Nun ein paar Erkenntnisse. Das erste war für mich die Suche nach einer möglichst nahen Vorbeiflugdistanz ohne das die Sonde auf dem Planeten zerschellt. Ich erhoffte mir dadurch die schnellste Bahn nach außen. Doch dem war nicht so. Derartige Bahnen ergeben bei niedrigen Annäherungsgeschwindigkeit komischerweise kaum eine Geschwindigkeitsänderung, aber eine rapide Bahndrehung. Bild 1 und 2 zeigen das. Bei Bild 1 nähert sich die Sonde bis auf 959 km der Wolkenobergrenze von Jupiter und zwar von hinten. Sie wird beschleunigt und die neue Bahn ist nun tangential zur Jupiterbahn. Da sie aber schneller ist verlässt sie so das Sonnensystem. De Fakto wurde die Bahn um einen Winkel von 90 Grad umgelenkt. Saturn (in 1427 Mill. km Entfernung) würde die Sonde 4 Jahre 327 Tage nach dem Start erreichen – ziemlich lange. Voyager 2 brauchte 4 Jahre dafür und Voyager 1 schaffte es in 3 Jahren 60 Tagen. Wenn man sich nun gegen die Bewegungsrichtung dem Planeten nähert, dann resultiert Abbildung 2: Hier nähert sich die Sonde bis auf 1593 km, aber nun gegen die Bewegungsrichtung. Wieder ist das Ergebnis eine Bahn, die anfänglich tangential zur Jupiterbahn ist, jedoch nun nach innen gekrümmt. Die türkise Ellipse gibt hier die Erdbahn an, allerdings nicht in der korrekten Position. Es resultiert eine Ellipse, deren Perihel nun von 150 auf 671 Millionen km angehoben wurde und deren Aphel in 5270 Millionen km Entfernung liegt. Bedeutender ist, das die Bahn um 180 Grad gedreht wurde – vorher war das Perihel links, das Aphel rechts, nun ist es umgekehrt. Saturn wird so noch passiert, aber erst nach fast 7 Jahren, das heißt um in das äußere Sonnensystem zu gelangen sind beide Bahnen nicht zu gebrauchen.

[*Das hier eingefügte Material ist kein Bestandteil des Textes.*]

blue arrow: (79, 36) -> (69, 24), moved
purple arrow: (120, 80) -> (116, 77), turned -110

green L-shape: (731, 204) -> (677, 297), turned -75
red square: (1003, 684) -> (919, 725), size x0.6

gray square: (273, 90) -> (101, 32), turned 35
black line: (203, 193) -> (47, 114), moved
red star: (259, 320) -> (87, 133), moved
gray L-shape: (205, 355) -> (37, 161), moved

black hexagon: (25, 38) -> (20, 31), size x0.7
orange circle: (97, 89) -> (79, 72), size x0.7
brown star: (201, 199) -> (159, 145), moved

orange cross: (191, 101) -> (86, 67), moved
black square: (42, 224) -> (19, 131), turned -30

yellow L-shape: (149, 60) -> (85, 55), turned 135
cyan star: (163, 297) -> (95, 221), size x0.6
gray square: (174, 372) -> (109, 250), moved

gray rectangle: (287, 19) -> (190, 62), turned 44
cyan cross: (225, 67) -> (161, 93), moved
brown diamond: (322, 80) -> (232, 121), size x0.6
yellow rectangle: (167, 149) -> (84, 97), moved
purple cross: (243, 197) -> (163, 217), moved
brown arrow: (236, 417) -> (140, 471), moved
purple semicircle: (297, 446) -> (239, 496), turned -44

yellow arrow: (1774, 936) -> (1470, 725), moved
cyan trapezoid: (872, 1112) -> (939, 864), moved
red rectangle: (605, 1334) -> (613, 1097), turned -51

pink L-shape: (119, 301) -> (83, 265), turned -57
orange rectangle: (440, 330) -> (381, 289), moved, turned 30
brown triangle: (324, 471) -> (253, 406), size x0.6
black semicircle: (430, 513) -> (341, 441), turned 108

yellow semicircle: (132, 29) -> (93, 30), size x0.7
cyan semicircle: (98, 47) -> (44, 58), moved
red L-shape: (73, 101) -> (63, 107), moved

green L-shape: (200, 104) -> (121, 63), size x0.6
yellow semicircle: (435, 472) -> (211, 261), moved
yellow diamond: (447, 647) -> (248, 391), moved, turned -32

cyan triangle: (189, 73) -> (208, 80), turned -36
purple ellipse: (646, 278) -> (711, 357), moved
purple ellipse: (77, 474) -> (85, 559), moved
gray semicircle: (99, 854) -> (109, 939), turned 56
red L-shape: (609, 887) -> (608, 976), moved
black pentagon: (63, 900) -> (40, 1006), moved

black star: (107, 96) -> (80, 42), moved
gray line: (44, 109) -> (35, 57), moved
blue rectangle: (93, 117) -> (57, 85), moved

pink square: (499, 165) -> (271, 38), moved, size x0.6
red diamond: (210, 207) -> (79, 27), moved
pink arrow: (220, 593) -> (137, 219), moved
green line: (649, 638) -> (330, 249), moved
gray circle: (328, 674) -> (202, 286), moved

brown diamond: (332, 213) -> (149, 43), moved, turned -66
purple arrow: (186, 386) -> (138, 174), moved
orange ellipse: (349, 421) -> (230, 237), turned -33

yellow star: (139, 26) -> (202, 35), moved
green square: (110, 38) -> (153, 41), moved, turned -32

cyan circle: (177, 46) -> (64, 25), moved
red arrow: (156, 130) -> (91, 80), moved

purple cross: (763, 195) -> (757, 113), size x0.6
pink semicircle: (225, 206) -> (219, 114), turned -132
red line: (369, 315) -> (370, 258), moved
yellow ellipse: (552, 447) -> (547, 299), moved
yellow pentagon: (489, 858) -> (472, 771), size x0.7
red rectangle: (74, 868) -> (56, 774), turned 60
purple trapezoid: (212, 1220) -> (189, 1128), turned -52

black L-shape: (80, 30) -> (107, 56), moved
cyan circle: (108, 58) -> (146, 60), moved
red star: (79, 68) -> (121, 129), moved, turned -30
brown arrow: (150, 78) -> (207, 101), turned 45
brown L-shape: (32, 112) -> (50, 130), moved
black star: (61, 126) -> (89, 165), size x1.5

Ist der Abstand nicht so hoch, so krümmt der Planet die Bahn weniger, beschleunigt sie aber stärker. Bei Bahnen die nach außen führen, wird der Umlenkwinkel kleiner, dafür werden die Bahnen immer hyperbolischer bzw. extrentrische Ellipsen. Nach außen hin gibt es einen sehr weiten Bereich wo die Reisedauer praktisch konstant ist. Zwischen 560.000 und 672.000 km Entfernung wird z.B. Der Saturn nach 1624 Tagen erreicht. Das sind knapp Viereinhalb Jahre. Der Punkt ist aber abhängig von der Distanz des Planeten. Bei Neptunentfernung führt eine Annäherung von 560.000 auf 163.000 km zu einer Reduktion der Reisedauer von 5400 auf 4966 Tagen.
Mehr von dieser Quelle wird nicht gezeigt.